** Opening Supplied records block **

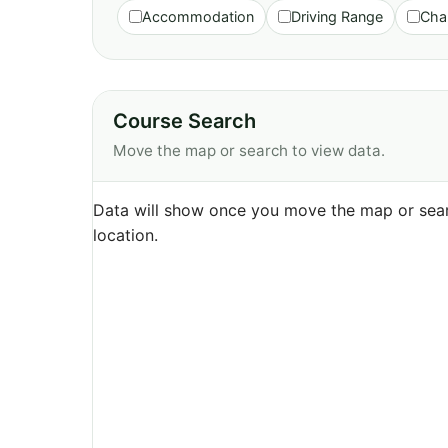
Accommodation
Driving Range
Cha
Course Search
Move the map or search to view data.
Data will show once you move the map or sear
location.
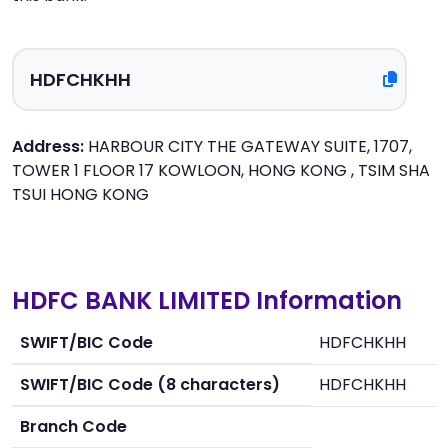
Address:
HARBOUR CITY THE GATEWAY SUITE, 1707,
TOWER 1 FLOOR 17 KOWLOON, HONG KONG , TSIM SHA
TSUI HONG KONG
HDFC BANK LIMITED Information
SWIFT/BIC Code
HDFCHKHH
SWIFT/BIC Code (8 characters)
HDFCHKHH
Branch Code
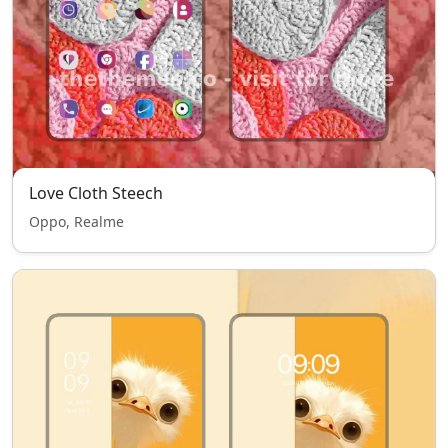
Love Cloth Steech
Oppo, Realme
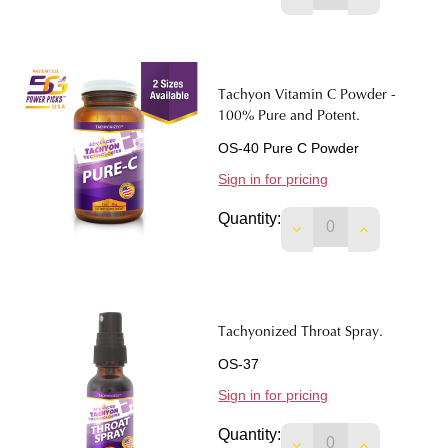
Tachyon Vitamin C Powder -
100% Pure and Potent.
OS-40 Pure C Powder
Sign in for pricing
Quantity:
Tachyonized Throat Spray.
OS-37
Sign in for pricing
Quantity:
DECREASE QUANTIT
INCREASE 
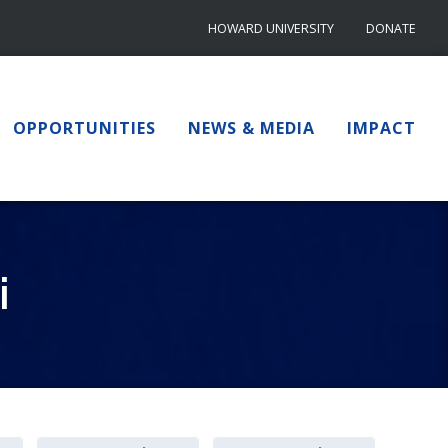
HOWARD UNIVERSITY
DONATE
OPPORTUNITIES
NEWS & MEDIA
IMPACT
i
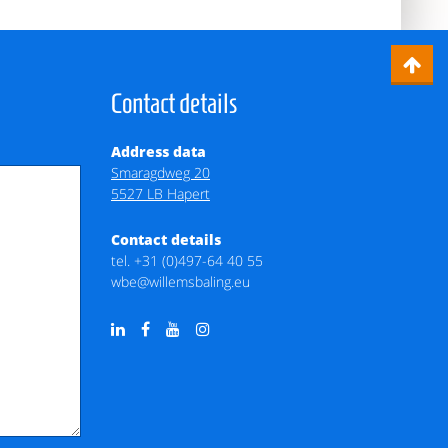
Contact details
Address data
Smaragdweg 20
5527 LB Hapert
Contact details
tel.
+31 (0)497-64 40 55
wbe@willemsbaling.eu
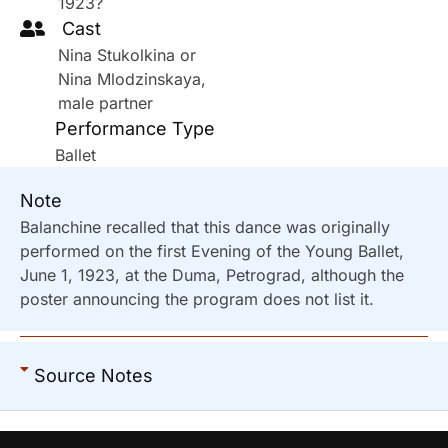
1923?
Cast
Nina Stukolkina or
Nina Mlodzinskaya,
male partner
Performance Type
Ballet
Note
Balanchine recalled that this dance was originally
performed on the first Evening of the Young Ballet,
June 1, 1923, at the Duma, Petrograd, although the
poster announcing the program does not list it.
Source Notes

** Closing Supplied records block **

• Your instructions
Scanning the data above, copy out every line where "HONG" is found.

• Result below
TOWER 1 FLOOR 17 KOWLOON, HONG KONG , TSIM SHA
TSUI HONG KONG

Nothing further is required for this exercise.